Steve Reich's Three Tales is his latest multimedia collaboration with his wife, the artist Beryl Korot. Each of the three sequences, for live instrumentalists, singers, and video projection, is a parable of man's Faustian pact with technology.

The first dramatises the explosion of the Hindenburg zeppelin, the second is based on American atomic experiments on Bikini atoll, and the final tale muses on the ethics of cloning and artificial intelligence.

Although there are vestiges of conventional narrative in the piece - like the countdown to the ignition of the A-bombs in the Bikini atoll sequence, or the construction and collapse of the Hindenburg - most of the story telling is oblique and abstract.

Korot's videotrack is a rich montage of newsreel, talking heads, and electronically manipulated imagery.

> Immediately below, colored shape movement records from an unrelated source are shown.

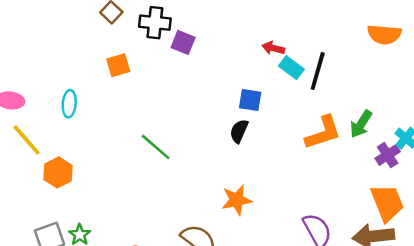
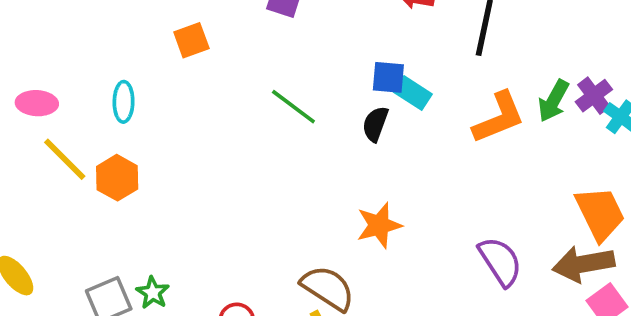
cyan rectangle: (291, 68) -> (413, 93), moved
green line: (156, 147) -> (293, 107), moved
purple cross: (388, 155) -> (594, 96), moved
orange hexagon: (58, 172) -> (117, 178), moved

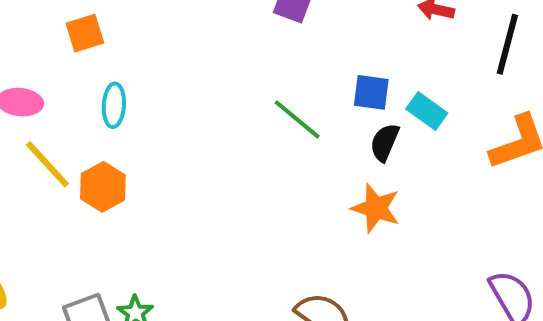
orange square: (191, 40) -> (85, 33), moved
blue square: (388, 77) -> (371, 92), moved
orange star: (379, 225) -> (376, 208), moved, turned 30

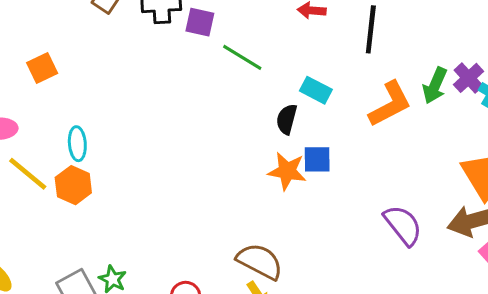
blue square: (371, 92) -> (317, 159), moved
cyan ellipse: (114, 105) -> (77, 144), moved
green line: (297, 119) -> (242, 57), moved

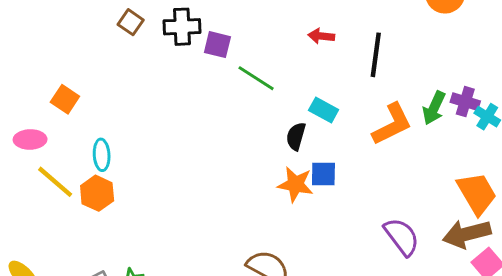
orange square: (42, 68) -> (65, 99), moved, turned -32
purple cross: (469, 78) -> (465, 102), turned -32

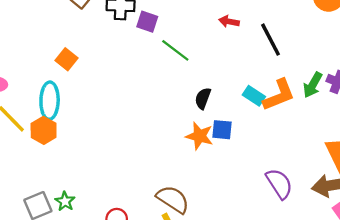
black line: (376, 55) -> (270, 40), turned -40
orange square: (65, 99) -> (66, 59), moved
cyan rectangle: (324, 110) -> (254, 96), moved
cyan ellipse: (102, 155) -> (50, 101), size x1.5

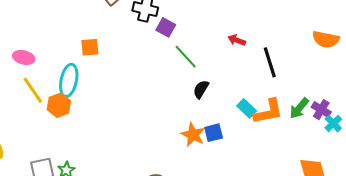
orange square: (66, 59) -> (90, 47), turned 36
black semicircle: (203, 98) -> (201, 89), moved
blue square: (222, 130) -> (214, 133), turned -30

There are some striking moments, like the slow-motion repetitions of the Hindenburg's destruction, or the fragments of text from Genesis that punctuate the atomic devastation of Bikini atoll.

Reich's music is a tapestry of rhythmic ostinatos and repeated fragments of melody, often derived from the speech inflections of the interviewees on film. The score is conducted with clockwork precision by Bradley Lubman, and performed by the Ensemble Modern and Synergy Vocals. The singers, dressed in metallic suits, comment impassively on the devastating events.

The interaction between the music and the visuals creates a distance from the emotional intensity of the subject matter, and allows the audience space to reflect on the costs of technology.

Yet the most powerful moments of Three Tales come in the final part, where Korot's images of dividing cells and robots match the repetitiveness of Reich's music.

From the seemingly unpromising starting point of scientists like Richard Dawkins and Stephen Jay Gould discussing the finer points of genetics, Reich and Korot create a sinister, gripping drama. Dawkins' observation that "we, and all other animals, are machines" is looped with hypnotic obsession, and video transforms him into a self-replicating robot.

Rabbi Adin Steinsaltz is the conscience of the piece, with his refrain that "every creature has a song".

The final, chilling image is of a young research student talking to a grotesque robot, made up with false hair and eyelashes to look like a metallic, skeletal Barbie.

Without patronising, Three Tales offers a timely dramatisation of our vexed relationship with science.